Henry Paulson to Become Overseer of U.S. Economy?
Article audio sponsored by The John Birch Society

In truth, the impending legislation merely formalizes powers already usurped by Paulson and Ben Bernanke over the past few months.With the growing financial turbulence, both the Federal Reserve and the Treasury Department have been exercising unconstitutional, quasi-dictatorial powers, including the bailouts of AIG and Bear Stearns and the nationalization of Fannie Mae and Freddie Mac — all this in addition to the Fed’s arrogation of authority to issue credit lines to investment banks and a whole range of new “tools” to pump money into the economy (read: inflate and devalue the U.S. dollar).

As the Monitor article noted, Paulson is only the most public of three individuals colluding to expand the powers of Treasury and the Fed independent of congressional (much less public) oversight. The other two are Ben Bernanke, the Chairman of the Federal Reserve; and Timothy Geithner, chief of the New York Federal Reserve Bank.


To be sure, the new powers the bailout will confer on these three men are both historic and unprecedented. Although the news media have been focusing on the outrageous and unaffordable $700 billion price tag, the real story is the violence that such an act will perpetrate against our whole system of government. The destructive impact this new legislation will have on the balance of powers established by the U.S. Constitution will be nothing less than devastating.

For one thing, the U.S. Constitution assigns the purse strings to Congress; all bills for raising revenue must originate in the House of Representatives, according to Article I, Section 7. In other words, no money shall be spent without congressional approval. Yet the seizure of Fannie Mae and Freddie Mac, which could cost the federal government trillions of dollars, was done with no congressional authorization whatsoever.
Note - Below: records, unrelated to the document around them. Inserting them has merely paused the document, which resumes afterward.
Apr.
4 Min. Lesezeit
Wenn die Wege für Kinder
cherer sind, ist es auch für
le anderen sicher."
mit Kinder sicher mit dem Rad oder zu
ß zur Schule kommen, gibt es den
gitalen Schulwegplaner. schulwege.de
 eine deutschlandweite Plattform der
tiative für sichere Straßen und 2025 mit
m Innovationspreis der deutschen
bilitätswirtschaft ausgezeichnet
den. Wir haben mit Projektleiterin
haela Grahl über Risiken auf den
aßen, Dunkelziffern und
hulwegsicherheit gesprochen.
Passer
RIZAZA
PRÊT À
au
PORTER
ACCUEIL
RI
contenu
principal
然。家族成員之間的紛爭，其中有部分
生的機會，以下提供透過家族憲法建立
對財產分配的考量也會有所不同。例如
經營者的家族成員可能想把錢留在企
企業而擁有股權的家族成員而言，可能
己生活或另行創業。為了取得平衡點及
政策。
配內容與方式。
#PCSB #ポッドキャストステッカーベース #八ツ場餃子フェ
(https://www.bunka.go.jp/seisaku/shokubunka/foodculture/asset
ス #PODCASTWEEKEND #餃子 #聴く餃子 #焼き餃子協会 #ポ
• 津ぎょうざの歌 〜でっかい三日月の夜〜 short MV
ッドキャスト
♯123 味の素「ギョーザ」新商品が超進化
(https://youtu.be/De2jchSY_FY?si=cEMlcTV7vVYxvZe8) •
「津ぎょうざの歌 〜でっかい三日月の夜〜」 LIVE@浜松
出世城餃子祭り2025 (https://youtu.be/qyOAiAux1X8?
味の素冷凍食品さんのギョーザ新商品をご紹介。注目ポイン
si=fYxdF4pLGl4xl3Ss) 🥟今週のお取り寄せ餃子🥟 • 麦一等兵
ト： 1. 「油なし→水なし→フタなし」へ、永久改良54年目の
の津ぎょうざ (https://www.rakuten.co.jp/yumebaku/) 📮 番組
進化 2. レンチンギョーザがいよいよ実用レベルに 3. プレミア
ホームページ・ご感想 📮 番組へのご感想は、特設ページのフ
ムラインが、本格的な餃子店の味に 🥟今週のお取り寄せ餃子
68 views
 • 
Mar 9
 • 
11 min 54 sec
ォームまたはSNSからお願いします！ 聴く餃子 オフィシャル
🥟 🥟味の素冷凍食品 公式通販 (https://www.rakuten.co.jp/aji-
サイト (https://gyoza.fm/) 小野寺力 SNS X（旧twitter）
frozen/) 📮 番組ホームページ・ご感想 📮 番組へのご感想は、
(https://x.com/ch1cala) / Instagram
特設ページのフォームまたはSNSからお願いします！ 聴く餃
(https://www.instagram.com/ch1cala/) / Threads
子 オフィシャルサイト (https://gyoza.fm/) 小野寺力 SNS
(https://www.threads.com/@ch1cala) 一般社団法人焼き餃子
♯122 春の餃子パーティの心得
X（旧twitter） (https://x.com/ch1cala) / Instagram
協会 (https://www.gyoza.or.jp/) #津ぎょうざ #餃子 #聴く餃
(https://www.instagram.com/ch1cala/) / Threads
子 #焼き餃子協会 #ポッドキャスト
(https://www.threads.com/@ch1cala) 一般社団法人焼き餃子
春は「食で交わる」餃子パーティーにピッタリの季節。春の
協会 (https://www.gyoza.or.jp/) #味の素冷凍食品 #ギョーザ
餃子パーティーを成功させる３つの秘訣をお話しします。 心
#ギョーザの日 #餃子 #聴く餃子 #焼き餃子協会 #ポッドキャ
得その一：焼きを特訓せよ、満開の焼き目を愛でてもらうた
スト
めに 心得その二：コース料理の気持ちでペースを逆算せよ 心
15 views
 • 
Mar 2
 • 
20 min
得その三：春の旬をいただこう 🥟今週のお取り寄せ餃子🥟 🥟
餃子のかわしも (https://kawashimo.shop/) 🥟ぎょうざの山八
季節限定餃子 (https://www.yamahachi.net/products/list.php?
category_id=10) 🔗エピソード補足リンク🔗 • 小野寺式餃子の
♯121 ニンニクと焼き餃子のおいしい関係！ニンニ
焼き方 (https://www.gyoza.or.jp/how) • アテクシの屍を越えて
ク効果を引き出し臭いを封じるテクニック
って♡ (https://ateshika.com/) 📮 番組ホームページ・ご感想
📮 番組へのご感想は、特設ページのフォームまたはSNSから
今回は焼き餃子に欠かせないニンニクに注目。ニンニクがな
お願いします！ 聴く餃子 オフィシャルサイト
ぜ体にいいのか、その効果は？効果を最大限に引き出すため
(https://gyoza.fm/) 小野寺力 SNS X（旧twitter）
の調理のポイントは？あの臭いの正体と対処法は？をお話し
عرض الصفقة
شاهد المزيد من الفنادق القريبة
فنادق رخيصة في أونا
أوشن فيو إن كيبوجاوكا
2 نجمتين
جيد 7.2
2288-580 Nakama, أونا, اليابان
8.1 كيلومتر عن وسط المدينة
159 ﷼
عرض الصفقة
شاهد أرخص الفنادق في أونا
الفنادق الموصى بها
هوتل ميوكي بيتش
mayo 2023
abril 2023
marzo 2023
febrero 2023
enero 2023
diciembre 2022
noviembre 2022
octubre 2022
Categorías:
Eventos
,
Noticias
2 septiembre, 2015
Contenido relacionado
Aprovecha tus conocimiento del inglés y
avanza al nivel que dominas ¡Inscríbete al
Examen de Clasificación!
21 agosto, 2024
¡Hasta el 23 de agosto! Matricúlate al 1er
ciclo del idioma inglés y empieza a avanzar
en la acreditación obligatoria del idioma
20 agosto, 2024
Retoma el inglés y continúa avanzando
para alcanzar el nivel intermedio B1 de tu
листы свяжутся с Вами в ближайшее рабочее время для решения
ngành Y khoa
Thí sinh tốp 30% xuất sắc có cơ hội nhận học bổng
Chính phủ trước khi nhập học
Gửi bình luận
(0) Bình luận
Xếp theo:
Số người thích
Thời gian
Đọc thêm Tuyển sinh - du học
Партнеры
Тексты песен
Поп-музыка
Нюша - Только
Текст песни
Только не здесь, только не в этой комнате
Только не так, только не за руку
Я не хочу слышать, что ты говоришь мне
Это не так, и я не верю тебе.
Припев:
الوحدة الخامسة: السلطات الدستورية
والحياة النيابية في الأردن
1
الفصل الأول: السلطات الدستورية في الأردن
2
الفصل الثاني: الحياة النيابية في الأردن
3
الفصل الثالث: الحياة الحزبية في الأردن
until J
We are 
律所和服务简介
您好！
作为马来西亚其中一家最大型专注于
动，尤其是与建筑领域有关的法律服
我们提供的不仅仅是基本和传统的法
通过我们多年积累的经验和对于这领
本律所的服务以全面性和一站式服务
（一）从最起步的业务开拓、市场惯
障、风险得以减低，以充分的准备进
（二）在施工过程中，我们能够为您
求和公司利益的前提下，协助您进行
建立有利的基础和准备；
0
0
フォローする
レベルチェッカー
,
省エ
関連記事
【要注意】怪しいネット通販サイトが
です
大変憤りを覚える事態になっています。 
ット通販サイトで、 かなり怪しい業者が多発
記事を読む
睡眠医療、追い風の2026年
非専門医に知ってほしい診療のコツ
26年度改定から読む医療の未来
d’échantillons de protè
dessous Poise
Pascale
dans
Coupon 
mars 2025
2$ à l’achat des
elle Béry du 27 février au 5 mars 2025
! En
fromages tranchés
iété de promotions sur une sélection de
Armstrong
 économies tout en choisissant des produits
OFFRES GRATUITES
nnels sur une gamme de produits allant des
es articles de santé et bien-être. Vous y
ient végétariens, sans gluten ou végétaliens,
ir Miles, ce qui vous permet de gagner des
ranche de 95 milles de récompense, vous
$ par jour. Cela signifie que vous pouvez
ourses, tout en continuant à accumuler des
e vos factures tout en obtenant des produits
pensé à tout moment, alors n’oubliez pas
So were the bailouts of Bear Stearns and AIG. The latest bill, while undergoing the formality of a bipartisan imprimatur in Congress, will give enormous powers to the Treasury Department and the Fed (in effect, the executive branch) that either Congress has no constitutional authority to delegate, or that cannot be legitimately exercised by any branch of government, including Congress.

One of the greatest strengths of the U.S. Constitution is that it grants no power to the executive branch to raise revenue. America’s presidents, unlike Old World sovereigns, have never been able to levy taxes with the stroke of a pen or to accumulate assets in sovereign wealth funds. However, since the creation of the Federal Reserve, the executive branch has been able to rely on inflation (the creation of money not backed by any precious metal) to fund projects that Congress is reluctant to authorize. Congress, for its part, offers only tepid resistance because most of its members understand that inflationary spending is not well understood by the voting public, and lawmakers will seldom be held accountable for the follies of the Federal Reserve System and the Treasury Department.

The bailout under discussion will, like all the other bailouts, be financed up front not by the dizzying tax increases that a $700 billion dollar price tag would ordinarily require, but by the creation of more money. It will be done under the allegedly benign overseership of Paulson and Bernanke, and Congress will once again have abrogated its responsibility to control the government purse strings.

Even if the impending mega-bailout were constitutionally legitimate, it cannot work in the long run. The financial turbulence and declines in stock values are the markets’ attempt to clear out bad debt and overvalued assets. Allowed to run its natural course, the turmoil will certainly claim more corporations and bring about further declines. But all of this is a consequence of decades of reckless inflation, resulting in a global market that is grotesquely overvalued and in trillions of dollars of easy money malinvested in feckless enterprises like subprime mortgages. Lulled by years of assurances that government will not permit the largest corporations to suffer the consequences of greed and reckless behavior, the global economy has been on a decades-long bender, drunk on easy money and credit brought about by artificially depressed interest rates. What the powers that be are now proposing is to prolong this unnatural state of affairs, postponing the inevitable hangover until the entire system collapses under mountains of bad debt.

No one really knows how much bad debt is out there, thanks to the intricacy of secondary investments called derivatives. The $700 billion figure, though large, is likely to fall far short of the total, and this bailout may ultimately saddle the government (i.e., taxpayers) with trillions in new debt.

Without any doubt, allowing events to run their natural course will have severe consequences, as human folly always does. But trying to prolong the high by spending the U.S. government into bankruptcy and saddling U.S. taxpayers with the bill is worse still — morally reprehensible in the short run, and economically disastrous in the long. One way or the other, the piper will have to be paid. It is better by far, both on economic and constitutional grounds, that it be sooner rather than later, and that, after the crisis has run its course (as it will), Americans decide to return to the wiser financial system — money based on a precious metal standard — that both the Founders and the Constitution countenance.